Cela parle aussi d'un des dernières des utopies: l'outil informatique pourrait être un vecteur de transmission extraordinaire.

Au lieu de cela il devient une école pour tireurs d'élites.

Le cinema de Chris Marker parle de cela aussi: il existe une lignée d'exigence qui met l’être humain au dessus de la barbarie.

Et il existe un autre cinema qui celui du divertissement et du colonialisme culturel et du terrorisme intellectuel.

Comment mettre en place un dispositif informatique qui propose de pause constructive?

Le temps nécessaire a notre propre édification se repose sur des fondations communes.

Ces quelques photos de son atelier nous montre “l'ordre“ par lequel Chris Marker trouvait ses cheminements.

Accepter qu'un certain chaos est nécessaire car il est des espaces où la rationalité n'a pas emprise.

Il est existe même des domaine où elle peut être castratrice, nocive, et empêcher a la constitution d'un individu.

Une démarche artistique nous montre qu'il existe une quantité infinie de possibilités d’être.

Quelque soit les démarches il existe un dénominateur commun.

La pause salutaire

Il ne reste plus beaucoup de bancs publics où se reposer, s'assoir, discuter, se repositionner. Pourtant c'est par l'échange que l'idée se construit.

C'est par les pauses que l'on peut avancer, se construire et édifier une société riche en complémentarités.

Malgré les tentations de soustraire l'espace public au débat public par la transformations des places en lieux de passages: la mémoire reste.

Les traces du passés subsistent sur les visages, les modalités de déplacements (les évitements, les précipitations, les collisions...).

Les amnésies collectives ont aussi des impacts dans les relations sociales, privées, sexuelles.

Il existe de multiples strates de pollutions qui perturbent nos agencements.

Il existe la pollution industrielle, la pollution sociale, la pollution relationnelle, la pollution économique... toutes ces pollutions sont interconnectée.

C'est par manque d'informations que les problématiques ne trouvent pas de dénouement salutaires.

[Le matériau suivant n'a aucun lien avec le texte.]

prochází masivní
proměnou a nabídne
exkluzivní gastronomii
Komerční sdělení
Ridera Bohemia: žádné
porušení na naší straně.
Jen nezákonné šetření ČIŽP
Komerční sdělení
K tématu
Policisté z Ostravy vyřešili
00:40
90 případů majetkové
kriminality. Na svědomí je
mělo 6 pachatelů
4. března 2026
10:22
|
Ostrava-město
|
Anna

Le nœud qui empêche la fluidification des informations découle d'une stratégie de la confusion.

Le monde technologique est avant tout un système de contrôle complexe.

Chris Marker en se l'appropriant apporte un nouvel outil au cinéma et aussi une proposition de fondations a un principe de responsabilité partagé.

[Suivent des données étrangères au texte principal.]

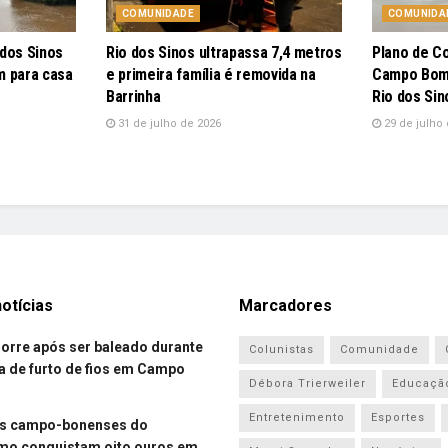
COMUNIDADE
COMUNIDA
 dos Sinos
Rio dos Sinos ultrapassa 7,4 metros
Plano de C
m para casa
e primeira família é removida na
Campo Bom 
Barrinha
Rio dos Sin
31 de julho de 2026
29 de julho 
otícias
Marcadores
re após ser baleado durante
Colunistas
Comunidade
a de furto de fios em Campo
Débora Trierweiler
Educaçã
Entretenimento
Esportes
es campo-bonenses do
smo conquistam oito ouros em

Sur quoi se construit une mémoire?

Nous ne pouvons pas accepter qu'un siècle finisse pire que son commencement.

La politique de développement culturel peut autoriser un certain usage du temps a nos concitoyens. Le temps nécessaire aussi au débat public.

L'espace est là pour permettre le mouvement, la ventilation nécessaire qui donne de l'air a nos errements, convictions, asservissements.

Il ne faut pas nous réfugier dans nos convictions.

La culture n'est pas là pour nous divertir.

L'art est là pour enrichir notre être.

Une œuvre d'art est porteuse de multiples interprétations.

Elle ne porte pas la vérité: elle une machine a proposer des hypothèses.

Certains artistes ont su mettre en place des espaces où la stupeur et l’effroi nous rappelle a l'ordre.

L'ordre d'une hiérarchisation des priorités.

On ne peut pas être tranquille tant que un être humain sera dans la souffrance.

La question est comment agir.

Le comment commence par une guérilla intérieure.

Une vigilance envers ce que nous risquons de devenir si nous perdons conscience du risque.

Dennis Adams par l'architecture de l'amnésie

A partir de 1979, l'artiste Dennis Adams propose une prise de conscience par des dispositifs disposés dans l’espace public.

Cet espace public est porteur d'une charge plus ou moins masquée.

Tous les commerces ne peuvent pas faire perpétuellement “écran“.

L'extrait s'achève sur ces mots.